The fate of the boots is unclear, but the guitar—along with some 500 other items, including album cover art, tour posters and attire—is coming to downtown Manhattan. It’s part of the band’s first major exhibit, aptly titled “Exhibitionism.”

The show, which opened in London, will take up 17,000 square feet of display space at Industria, an event space in New York, from Nov. 12 to March 12. It starts with a large, lit-up image of the world showing where the Stones have toured over the decades, a short video about the band on 50 screens arranged in a circle and a replica of their first apartment in London. The first floor also includes re-created recording studios, and some roms have audio of the band members talking in the background. Upstairs, the show divides into categories such as style, film, and art and design, with a narrative by directorMartin Scorsese and 3-D concert footage.

The Australian production company International Entertainment Consulting, which was behind a 2014 Stones tour, came up with the idea for the show and contacted the band. Mr. Richards, Mick Jaggerand other band members had been storing troves of costumes and instruments in a warehouse in London and agreed that it was time to put some of it on display. “Mick was the best at keeping his wardrobe,” says curator Ileen Gallagher, former director of exhibitions for the Rock & Roll Hall of Fame and Museum in Cleveland. “Over the years various family members borrowed certain things, but he definitely had the most extensive wardrobe of anyone in the band.”

Mr. Richards saved items like an early diary of life in London. The other band members, Ronnie Wood and Charlie Watts, didn’t save as many of their belongings. None of them held on to much before 1972, so Ms. Gallagher had to contact collectors and museums to find earlier outfits, instruments and artwork.

The exhibit begins with the story of a young band eager to gain some attention. Visitors will see letters sent by Brian Jones, the group’s founder and original leader (who died at age 27), trying to get gigs. He insisted, “We are not a pop band. We are an R&B band.”

The show also emphasizes how much the Stones influenced fashion and art over the decades. Graphic designer John Pasche’s 1971 tongue-and-lips logo for the band still pops up frequently today. Contrary to rumor, it was not a drawing of Mr. Jagger’s own prominent lips. The singer had given Mr. Pasche a drawing of an Indian goddess as inspiration for the design. However, Ms. Gallagher adds, Mr.
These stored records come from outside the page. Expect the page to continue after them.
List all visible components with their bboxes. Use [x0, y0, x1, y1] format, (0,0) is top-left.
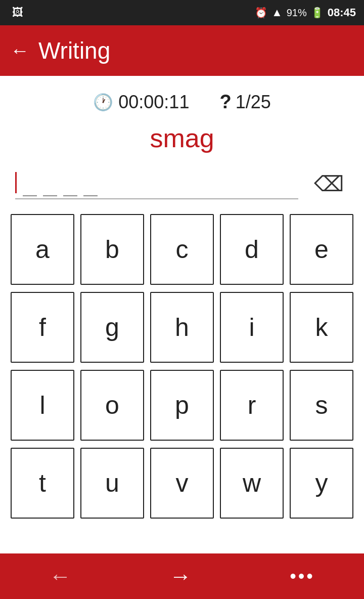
status-icons: ⏰ ▲ 91% 🔋 08:45	[255, 6, 356, 19]
key-y[interactable]: y	[290, 448, 353, 519]
battery-icon: 🔋	[311, 7, 324, 19]
question-section: ? 1/25	[219, 91, 270, 113]
status-bar: 🖼 ⏰ ▲ 91% 🔋 08:45	[0, 0, 364, 25]
dash-4	[83, 186, 98, 196]
key-o[interactable]: o	[80, 370, 144, 441]
timer-value: 00:00:11	[118, 92, 189, 113]
nav-forward-icon: →	[169, 564, 192, 589]
key-v[interactable]: v	[150, 448, 214, 519]
key-row-3: l o p r s	[8, 370, 356, 441]
question-progress: 1/25	[236, 92, 271, 113]
nav-more-button[interactable]: •••	[290, 566, 315, 587]
nav-back-icon: ←	[49, 564, 71, 589]
clock-icon: 🕐	[93, 93, 113, 112]
battery-text: 91%	[287, 7, 307, 19]
time-display: 08:45	[328, 6, 356, 19]
key-u[interactable]: u	[80, 448, 144, 519]
key-c[interactable]: c	[150, 214, 214, 285]
nav-more-icon: •••	[290, 566, 315, 587]
timer-section: 🕐 00:00:11	[93, 92, 189, 113]
dash-1	[23, 186, 37, 196]
key-i[interactable]: i	[220, 292, 284, 363]
alarm-icon: ⏰	[255, 7, 267, 19]
key-t[interactable]: t	[11, 448, 74, 519]
key-s[interactable]: s	[290, 370, 353, 441]
word-display: smag	[0, 123, 364, 153]
bottom-nav: ← → •••	[0, 553, 364, 599]
key-a[interactable]: a	[11, 214, 74, 285]
app-bar: ← Writing	[0, 25, 364, 76]
key-f[interactable]: f	[11, 292, 74, 363]
key-row-1: a b c d e	[8, 214, 356, 285]
image-icon: 🖼	[12, 6, 23, 19]
word-text: smag	[150, 123, 214, 153]
dash-3	[63, 186, 77, 196]
key-w[interactable]: w	[220, 448, 284, 519]
nav-forward-button[interactable]: →	[169, 564, 192, 589]
dash-2	[43, 186, 57, 196]
key-e[interactable]: e	[290, 214, 353, 285]
cursor	[15, 172, 17, 193]
key-p[interactable]: p	[150, 370, 214, 441]
key-row-4: t u v w y	[8, 448, 356, 519]
question-icon: ?	[219, 91, 231, 113]
key-l[interactable]: l	[11, 370, 74, 441]
key-r[interactable]: r	[220, 370, 284, 441]
backspace-icon: ⌫	[314, 172, 344, 196]
answer-input-container	[15, 166, 298, 201]
back-button[interactable]: ←	[10, 41, 29, 60]
key-h[interactable]: h	[150, 292, 214, 363]
backspace-button[interactable]: ⌫	[308, 168, 349, 199]
timer-row: 🕐 00:00:11 ? 1/25	[0, 91, 364, 113]
keyboard-area: a b c d e f g h i k l o p r s t u v w y	[8, 214, 356, 519]
key-k[interactable]: k	[290, 292, 353, 363]
key-g[interactable]: g	[80, 292, 144, 363]
key-row-2: f g h i k	[8, 292, 356, 363]
status-left: 🖼	[8, 6, 250, 19]
answer-area: ⌫	[15, 163, 349, 204]
signal-icon: ▲	[271, 6, 283, 19]
key-d[interactable]: d	[220, 214, 284, 285]
nav-back-button[interactable]: ←	[49, 564, 71, 589]
app-title: Writing	[38, 37, 110, 64]
key-b[interactable]: b	[80, 214, 144, 285]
Pasche says that “he unconsciously was thinking about Mick’s lips” when he drew it.

Fashion designer Anna Sui contributes a voiceover about clothing in the 1960s to that part of the exhibition. “The Rolling Stones were at the forefront of that whole male peacock moment in the ’60s when the men were dressing as dandies and Victorian and Edwardian lords with ruffled shirts and frock jackets and even jewelry like brooches and rings,” she says.

When she first introduced menswear to her runway shows in 1993, Mr. Jagger was Ms. Sui’s first customer. He was appearing on “Saturday Night Live,” and Ms. Sui got a call saying that the singer wanted to see her designs. He ended up wearing one of her crepe suits and embroidered vests. In the Stones’ later years, high-end labels such as Alexander McQueen and Gucci started dressing them for their concerts.

Ms. Sui was inspired by the Stones again after thinking about the exhibit. She says it is reflected in her current fall collection, which has a vintage 1960s British classic rock look and themes from her favorite song by the band, “Child of the Moon.” The obscure 1968 track is classic Stones of that era, halfway between hippie bliss and edgy darkness, with lyrics like “Give me a wide-awake crescent-shaped smile.” Ms. Sui says, “I love the evocative nature of it, of psychedelia with more rock in it and the thoughts that it conjures up.”